24    Think Group proposes that each Think Group securityholder on the interim dividend record date (25 August 2021) will receive the interim dividend of $0.08 per Think Group Security, with payment of the interim dividend to be made on 2 September 2021.

25    The Think Group boards decision to declare the interim dividend and the Permitted Dividend will be subject to the requirements of the Act, the availability of retained earnings and franking credits and, in relation to the Permitted Dividend, the ATOs views on the Permitted Dividend being a fully franked dividend.

26    The interim dividend is not conditional on the Schemes and, if declared, will be paid irrespective of whether the Schemes proceed, whereas the Permitted Dividend will only be paid if the Think Group boards so determine and if the Schemes proceed.

27    The total cash payment of $3.20 per Think Group Security payable to Independent Securityholders represents:

(a)    a 52% premium to Busy Bees previous non-binding revised indicative proposal of $2.10 per Think Group Security (announced on 20 January 2021); and

(b)    an 83% premium to Alceons previous revised non-binding indicative proposal (announced on 24 December 2020) and Busy Bees previous non-binding initial indicative proposal (announced on 23 November 2020) of $1.75 per Think Group Security.

The MGE Acquisition

28    As noted above, as part of the agreed terms for proposing the Schemes, if the Schemes proceed, Mr Edwards, through the MGE Entities, will acquire TND and certain other assets for nominal consideration pursuant to the MGE Agreements.

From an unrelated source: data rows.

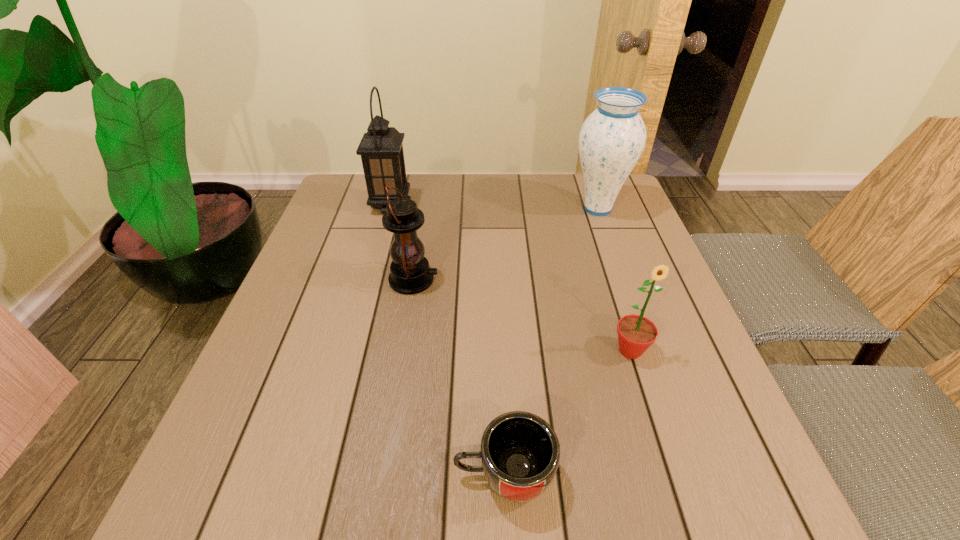 At what (x,y) coordinates should I click in order to perform the action: click on unoccupied area between the sunflower and the nearest object. Please return your answer as a coordinate pair (x, y). The height and width of the screenshot is (540, 960). Looking at the image, I should click on (567, 413).

This screenshot has width=960, height=540. Find the location of `blank region between the nearer lantern and the vase`. blank region between the nearer lantern and the vase is located at coordinates (506, 245).

You are a GUI agent. You are given a task and a screenshot of the screen. Output one action in this format:
    pyautogui.click(x=<x>, y=<y>)
    Task: Click on the empty location between the sunflower and the third object from right to left
    
    Given the screenshot: What is the action you would take?
    pyautogui.click(x=567, y=413)

Locate an element on the screen. This screenshot has height=540, width=960. free space between the nearest object and the taller lantern is located at coordinates (447, 340).

Locate an element on the screen. The height and width of the screenshot is (540, 960). free space between the shorter lantern and the nearest object is located at coordinates [459, 377].

Where is `free point between the third farthest object and the mug`? The width and height of the screenshot is (960, 540). free point between the third farthest object and the mug is located at coordinates (459, 377).

Image resolution: width=960 pixels, height=540 pixels. Identify the location of object that is the closest to the farther lantern. (410, 273).

Identify which object is the fourth nearest to the taller lantern. Please provide its 2D coordinates. Your answer should be formatted as a tuple, i.e. [(x, y)], where the tuple contains the x and y coordinates of a point satisfying the conditions above.

[(520, 452)]

You are a GUI agent. You are given a task and a screenshot of the screen. Output one action in this format:
    pyautogui.click(x=<x>, y=<y>)
    Task: Click on the vacant space that satisfies the following two spatial constraints: 1. on the front side of the vase; 2. above the third nearest object, indicating its light source
    
    Given the screenshot: What is the action you would take?
    pyautogui.click(x=623, y=280)

Locate an element on the screen. The image size is (960, 540). free space in the image that satisfies the following two spatial constraints: 1. on the face of the sunflower; 2. on the side of the shortest object with the handle is located at coordinates (670, 475). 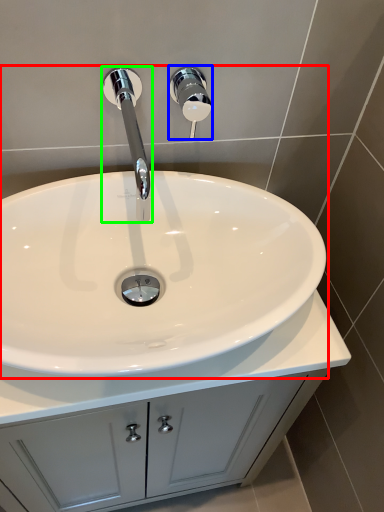 Question: Which object is positioned closest to sink (highlighted by a red box)? Select from shower (highlighted by a blue box) and tap (highlighted by a green box).

Choices:
 (A) shower
 (B) tap

Answer: (B) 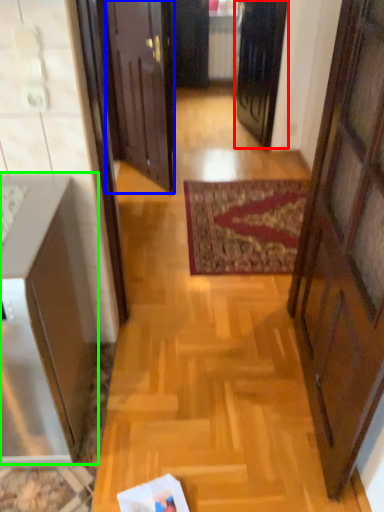 Question: Considering the real-world distances, which object is farthest from door (highlighted by a red box)? door (highlighted by a blue box) or cabinetry (highlighted by a green box)?

Choices:
 (A) door
 (B) cabinetry

Answer: (B) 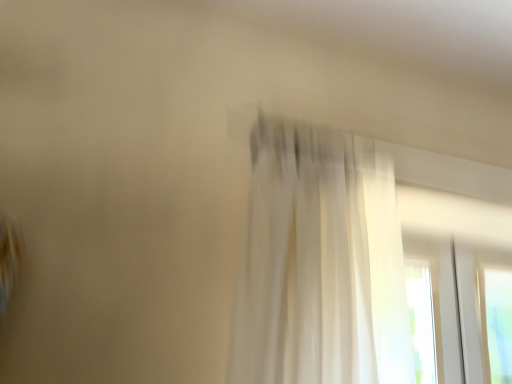 Describe the element at coordinates (320, 263) in the screenshot. The image size is (512, 384). I see `sheer white curtain at upper center` at that location.

At what (x,y) coordinates should I click in order to perform the action: click on sheer white curtain at upper center. Please return your answer as a coordinate pair (x, y). Image resolution: width=512 pixels, height=384 pixels. Looking at the image, I should click on (320, 263).

You are a GUI agent. You are given a task and a screenshot of the screen. Output one action in this format:
    pyautogui.click(x=<x>, y=<y>)
    Task: Click on the sheer white curtain at upper center
    
    Given the screenshot: What is the action you would take?
    pyautogui.click(x=320, y=263) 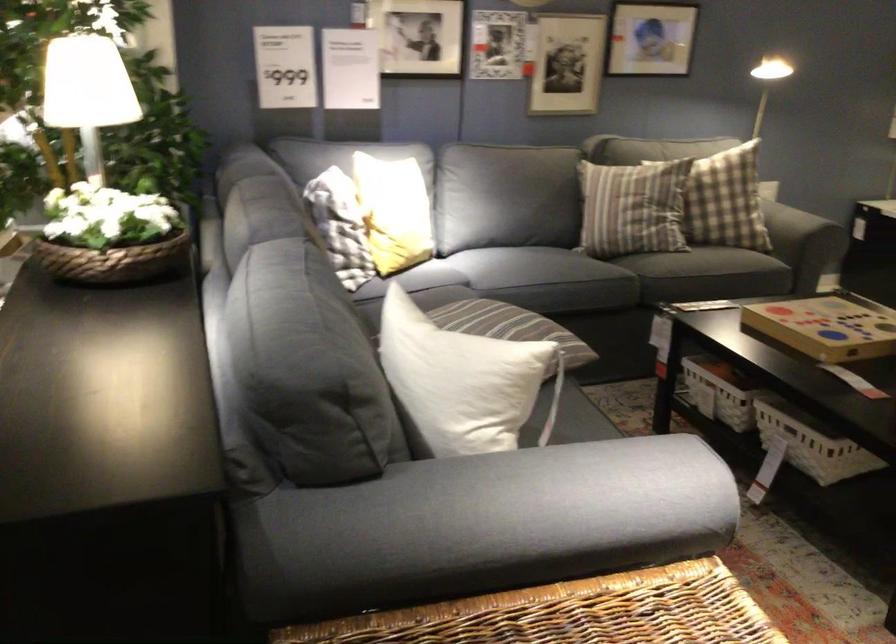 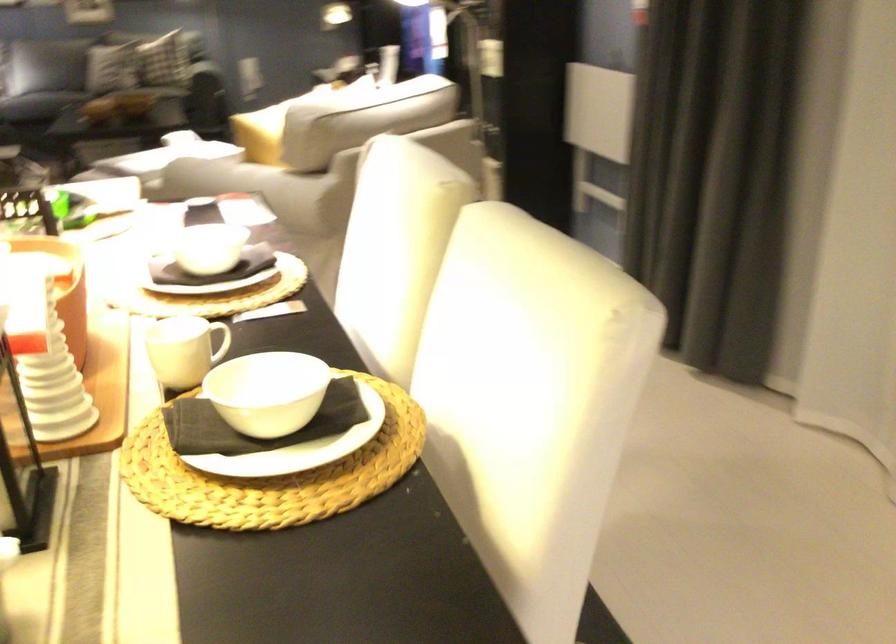 Question: I am providing you with two images of the same scene from different viewpoints. Which of the following objects are not visible in image2?

Choices:
 (A) white desk drawer
 (B) white plate
 (C) white bowl
 (D) wooden game box

Answer: (D) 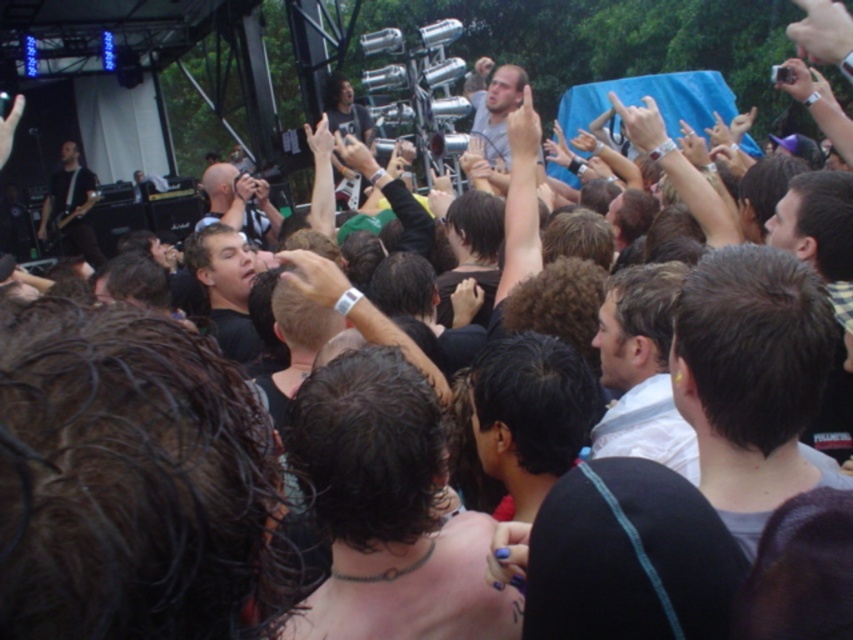 Can you confirm if dark brown hair at center is taller than white striped shirt at center?

Yes.

Is point (463, 604) closer to camera compared to point (640, 301)?

Yes, point (463, 604) is in front of point (640, 301).

The image size is (853, 640). I want to click on dark brown hair at center, so click(x=387, y=509).

Between point (746, 474) and point (80, 236), which one is positioned in front?

Positioned in front is point (746, 474).

Does short brown hair at center lie behind black leather guitar at left?

No, short brown hair at center is closer to the viewer.

Where is `short brown hair at center`? This screenshot has width=853, height=640. short brown hair at center is located at coordinates (751, 378).

Is point (229, 308) behind point (67, 168)?

No, it is in front of (67, 168).

Does point (206, 292) lie in front of point (49, 212)?

Yes, it is in front of point (49, 212).

The image size is (853, 640). Find the location of `black shirt at center`. black shirt at center is located at coordinates (225, 285). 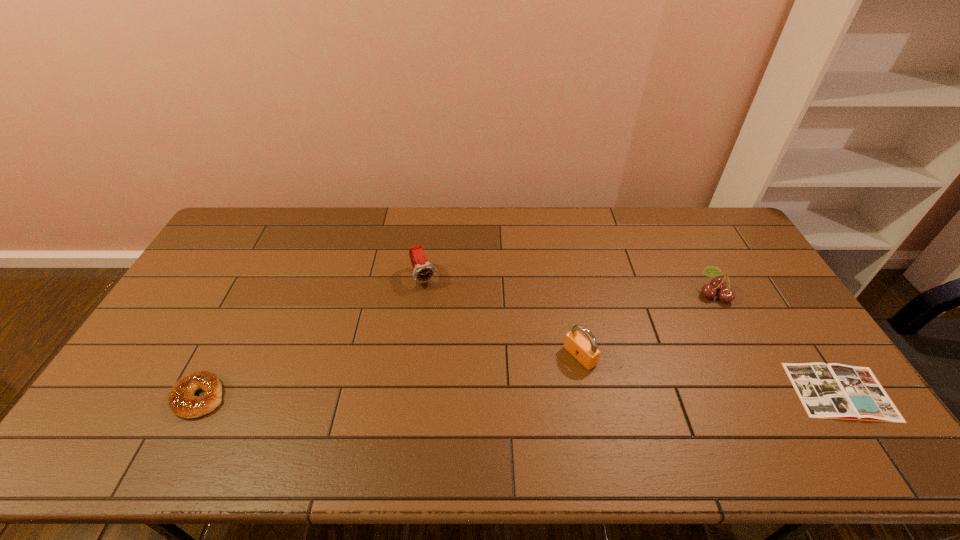 At what (x,y) coordinates should I click in order to perform the action: click on free space between the bagel and the third object from right to left. Please return your answer as a coordinate pair (x, y). Looking at the image, I should click on (390, 376).

Find the location of a particular element. The width and height of the screenshot is (960, 540). empty space that is in between the cherry and the third object from left to right is located at coordinates (646, 326).

Where is `object that stands as the fourth closest to the fourth tallest object`? object that stands as the fourth closest to the fourth tallest object is located at coordinates (830, 391).

Locate an element on the screen. The width and height of the screenshot is (960, 540). object that stands as the closest to the third object from right to left is located at coordinates (718, 284).

Locate an element on the screen. The image size is (960, 540). vacant position in the image that satisfies the following two spatial constraints: 1. on the back side of the watch; 2. on the left side of the fourth tallest object is located at coordinates (261, 278).

Identify the location of free space in the image that satisfies the following two spatial constraints: 1. on the back side of the bagel; 2. on the right side of the third object from right to left. Image resolution: width=960 pixels, height=540 pixels. (221, 356).

The height and width of the screenshot is (540, 960). What are the coordinates of `vacant position in the image that satisfies the following two spatial constraints: 1. on the back side of the second shortest object; 2. on the right side of the rightmost object` in the screenshot? It's located at (203, 392). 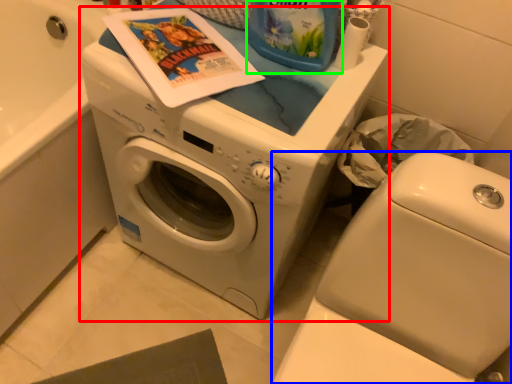 Question: Estimate the real-world distances between objects in this image. Which object is farther from washing machine (highlighted by a red box), washer (highlighted by a blue box) or cleaning product (highlighted by a green box)?

Choices:
 (A) washer
 (B) cleaning product

Answer: (B) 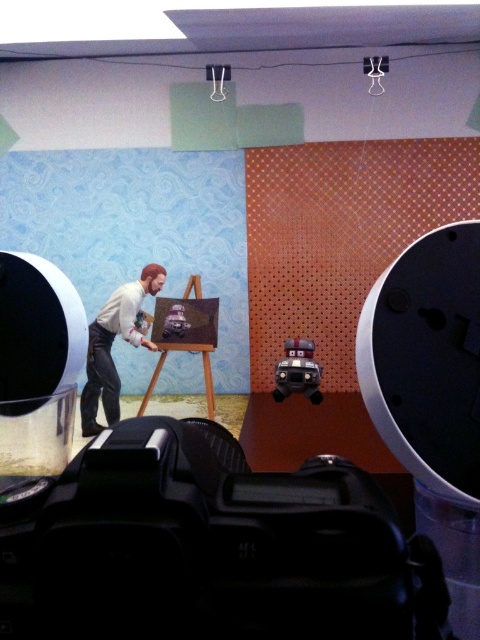 You are standing in front of the camera setup. There are two points marked in the image, one at coordinates point (113, 392) and another at point (200, 339). Which point is closer to the camera?

Point (200, 339) is closer to the camera since it is in front of point (113, 392).

You are a photographer setting up a scene. You have a smooth beige shirt at center and a wooden easel at center in your setup. Which object is closer to the camera?

The smooth beige shirt at center is closer to the camera because it is in front of the wooden easel at center. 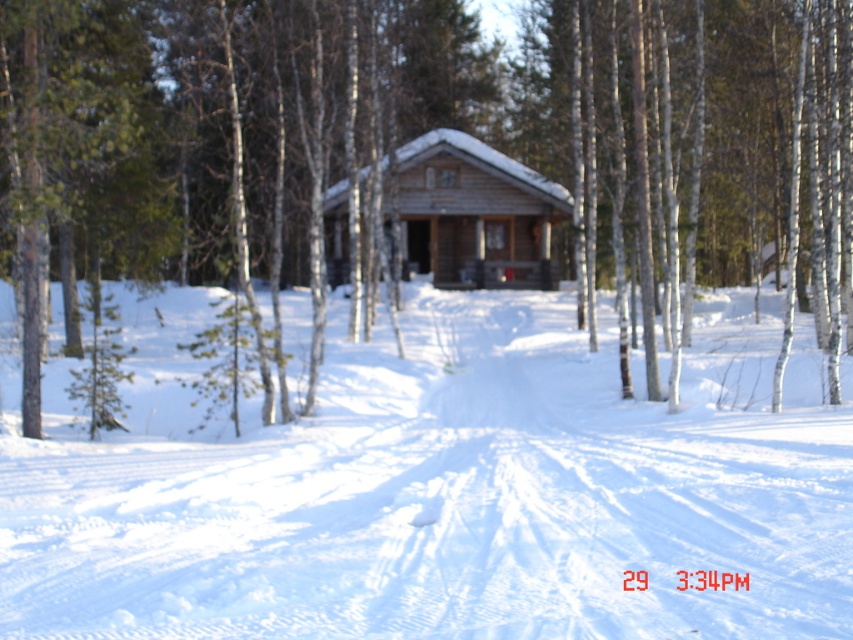 Question: Is white powdery snow at center closer to camera compared to wooden cabin at center?

Choices:
 (A) yes
 (B) no

Answer: (A)

Question: Among these objects, which one is farthest from the camera?

Choices:
 (A) white powdery snow at center
 (B) brown wood log cabin at center

Answer: (B)

Question: Where is brown wood log cabin at center located in relation to white powdery snow at center in the image?

Choices:
 (A) below
 (B) above

Answer: (B)

Question: Which point is closer to the camera?

Choices:
 (A) (515, 220)
 (B) (827, 36)
 (C) (218, 605)

Answer: (C)

Question: Can you confirm if brown wood log cabin at center is positioned to the left of white powdery snow at center?

Choices:
 (A) yes
 (B) no

Answer: (B)

Question: Estimate the real-world distances between objects in this image. Which object is farther from the brown wood log cabin at center?

Choices:
 (A) white powdery snow at center
 (B) wooden cabin at center

Answer: (A) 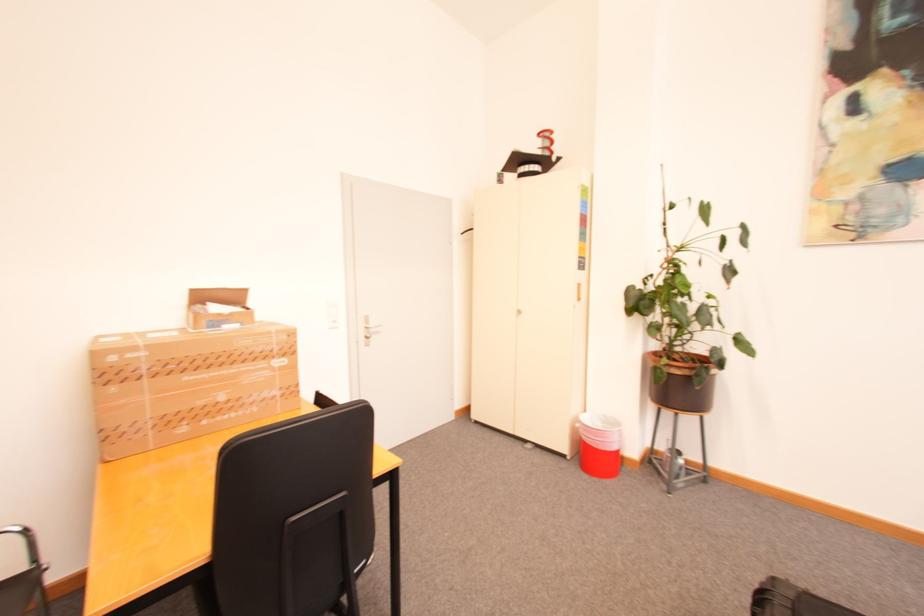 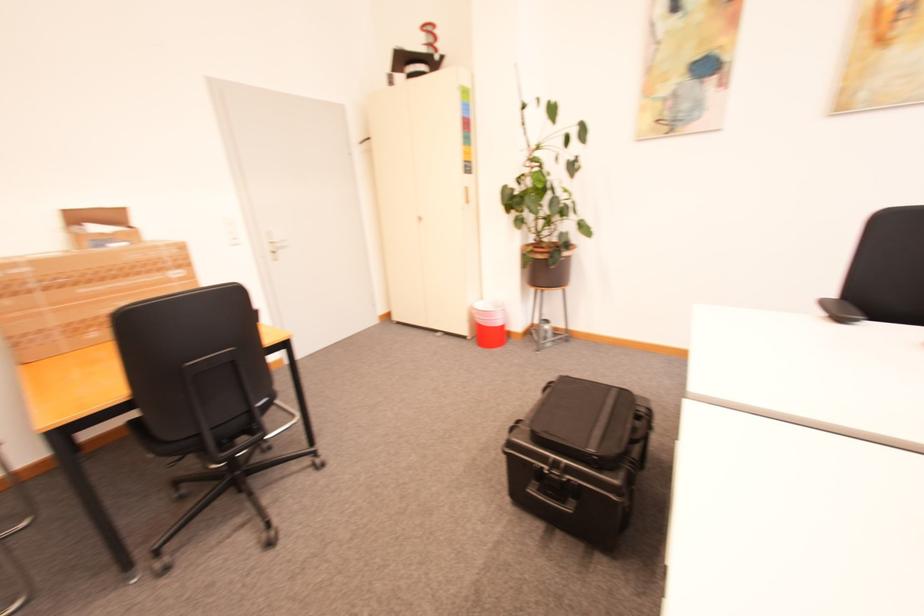 In the second image, find the point that corresponds to point 586,300 in the first image.

(473, 203) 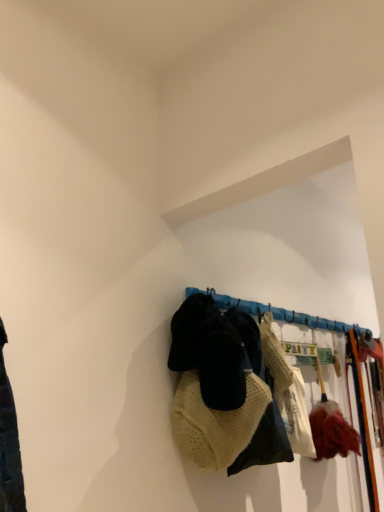 Where is `knitted sweater at center`? Image resolution: width=384 pixels, height=512 pixels. knitted sweater at center is located at coordinates (225, 389).

The height and width of the screenshot is (512, 384). Describe the element at coordinates (225, 389) in the screenshot. I see `knitted sweater at center` at that location.

This screenshot has width=384, height=512. I want to click on knitted sweater at center, so click(x=225, y=389). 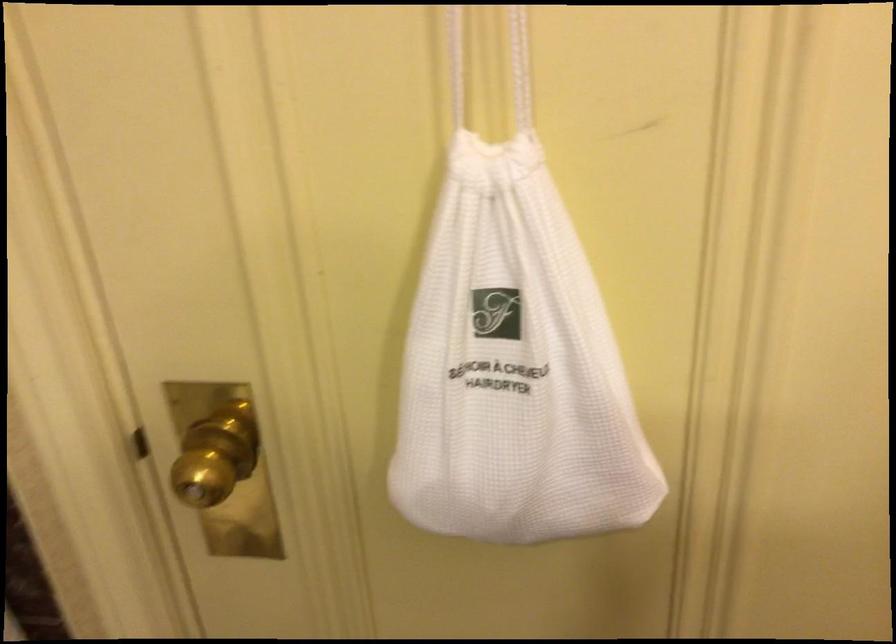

29    Mr Edwards will acquire:

(a)    the 77.85% of the TND Shares acquired by Busy Bees (and/or its subsidiaries) under the TND Scheme (so that Mr Edwards and the MGE Entities will own 100% of the issued share capital of TND);

(b)    the Nido Early School Centre in Franklin, ACT;

(c)    the head office function and specified non-income producing assets of TNK (including assumption of the head office and related employee costs and associated liabilities of TNK and entities that hold leases for TNK development greenfield sites);

(d)    100% of the issued share capital of Think Childcare Services Pty Ltd; and

(e)    the Nido brand and all associated intellectual property rights,

together, the Think Rump.

30    Simultaneously with the sale of the Think Rump, a management contract will commence between Nest Management Pty Ltd (controlled by Mr Edwards) and Busy Bees Australia Operations Pty Ltd (a Busy Bees subsidiary), which provides for an annual management fee of $100,000 per centre under management. At the commencement date of the contract, there will be 35 centres under management and covered under the agreement.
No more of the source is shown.